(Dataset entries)
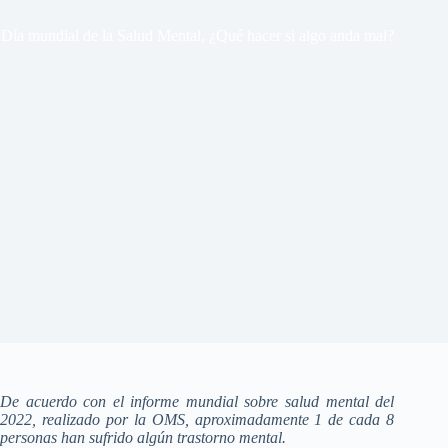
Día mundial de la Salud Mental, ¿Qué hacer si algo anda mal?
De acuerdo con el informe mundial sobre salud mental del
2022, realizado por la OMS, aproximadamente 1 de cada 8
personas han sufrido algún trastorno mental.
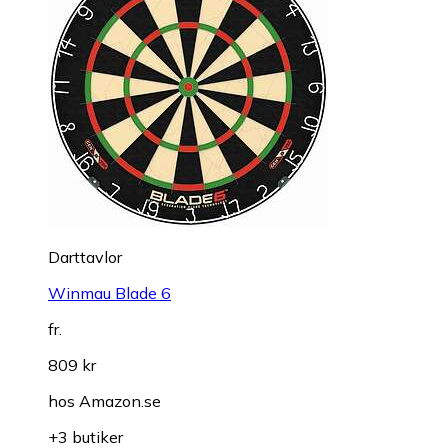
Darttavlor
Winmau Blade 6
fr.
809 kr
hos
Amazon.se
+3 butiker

---

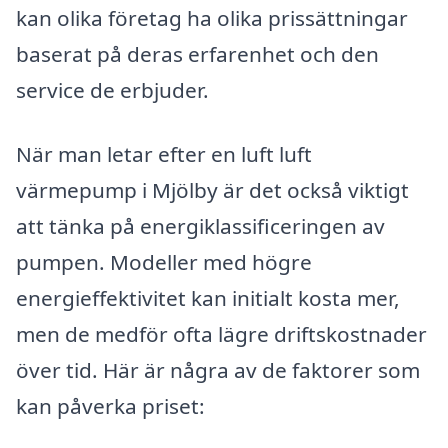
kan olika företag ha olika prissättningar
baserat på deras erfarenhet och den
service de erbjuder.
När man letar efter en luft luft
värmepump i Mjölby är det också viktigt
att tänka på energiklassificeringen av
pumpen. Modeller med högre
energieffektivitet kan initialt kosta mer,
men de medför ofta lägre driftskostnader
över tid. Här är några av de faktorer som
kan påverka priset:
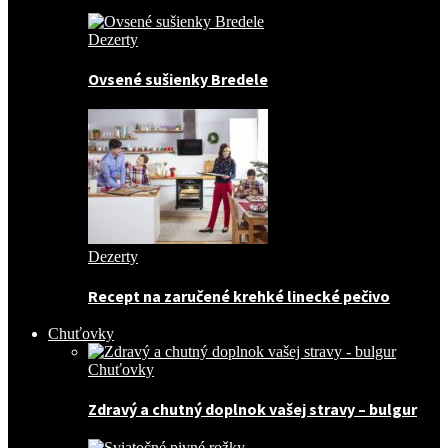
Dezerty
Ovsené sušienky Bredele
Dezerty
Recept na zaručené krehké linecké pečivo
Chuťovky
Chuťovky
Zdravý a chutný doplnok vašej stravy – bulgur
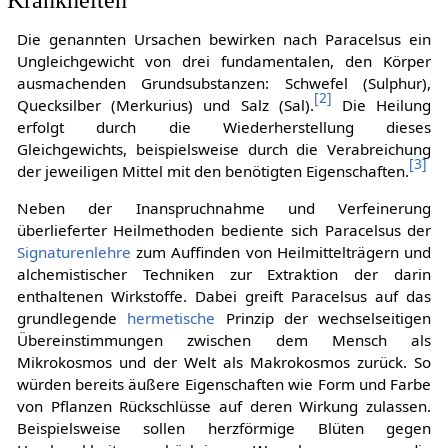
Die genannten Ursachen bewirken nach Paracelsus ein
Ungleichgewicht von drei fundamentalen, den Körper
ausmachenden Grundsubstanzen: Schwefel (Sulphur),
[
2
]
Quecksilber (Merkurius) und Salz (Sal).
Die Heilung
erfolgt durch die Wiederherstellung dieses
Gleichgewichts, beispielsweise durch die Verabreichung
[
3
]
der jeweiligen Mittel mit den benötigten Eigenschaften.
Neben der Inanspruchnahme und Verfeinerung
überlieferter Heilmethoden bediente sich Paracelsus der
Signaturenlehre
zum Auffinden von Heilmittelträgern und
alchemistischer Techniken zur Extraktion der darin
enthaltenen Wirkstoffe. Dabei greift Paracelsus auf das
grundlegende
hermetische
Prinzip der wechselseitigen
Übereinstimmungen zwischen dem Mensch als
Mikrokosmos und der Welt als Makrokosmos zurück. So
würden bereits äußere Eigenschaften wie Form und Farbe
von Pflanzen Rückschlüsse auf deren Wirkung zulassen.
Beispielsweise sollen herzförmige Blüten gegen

* * *

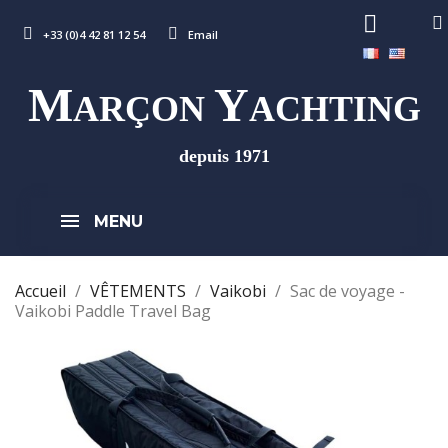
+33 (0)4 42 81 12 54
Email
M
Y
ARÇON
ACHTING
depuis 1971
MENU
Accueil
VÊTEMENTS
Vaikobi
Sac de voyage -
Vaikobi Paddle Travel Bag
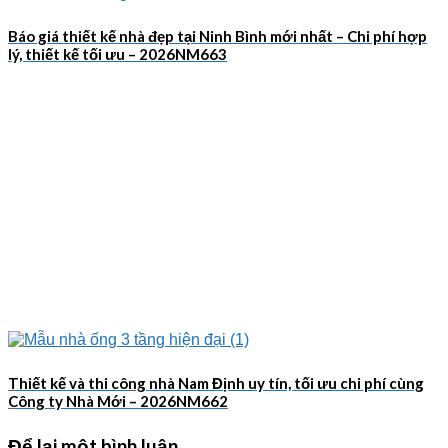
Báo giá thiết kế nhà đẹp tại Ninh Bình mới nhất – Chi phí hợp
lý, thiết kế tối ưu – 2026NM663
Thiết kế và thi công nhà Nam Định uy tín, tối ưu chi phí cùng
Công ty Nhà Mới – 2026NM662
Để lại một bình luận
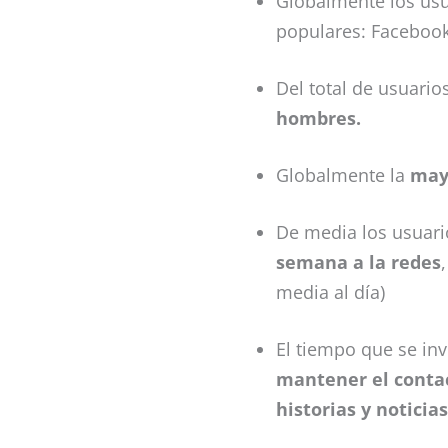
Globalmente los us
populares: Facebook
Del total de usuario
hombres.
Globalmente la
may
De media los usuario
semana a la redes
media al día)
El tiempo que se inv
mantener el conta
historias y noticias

### Exercise brief
From the records above, transcribe exactly the run of lines that opens with the line holding "Gleichgewichts, beispielsweise durch" and closes with the line holding "Beispielsweise sollen herzförmige", both included.

### Exercise output
Gleichgewichts, beispielsweise durch die Verabreichung
[
3
]
der jeweiligen Mittel mit den benötigten Eigenschaften.
Neben der Inanspruchnahme und Verfeinerung
überlieferter Heilmethoden bediente sich Paracelsus der
Signaturenlehre
zum Auffinden von Heilmittelträgern und
alchemistischer Techniken zur Extraktion der darin
enthaltenen Wirkstoffe. Dabei greift Paracelsus auf das
grundlegende
hermetische
Prinzip der wechselseitigen
Übereinstimmungen zwischen dem Mensch als
Mikrokosmos und der Welt als Makrokosmos zurück. So
würden bereits äußere Eigenschaften wie Form und Farbe
von Pflanzen Rückschlüsse auf deren Wirkung zulassen.
Beispielsweise sollen herzförmige Blüten gegen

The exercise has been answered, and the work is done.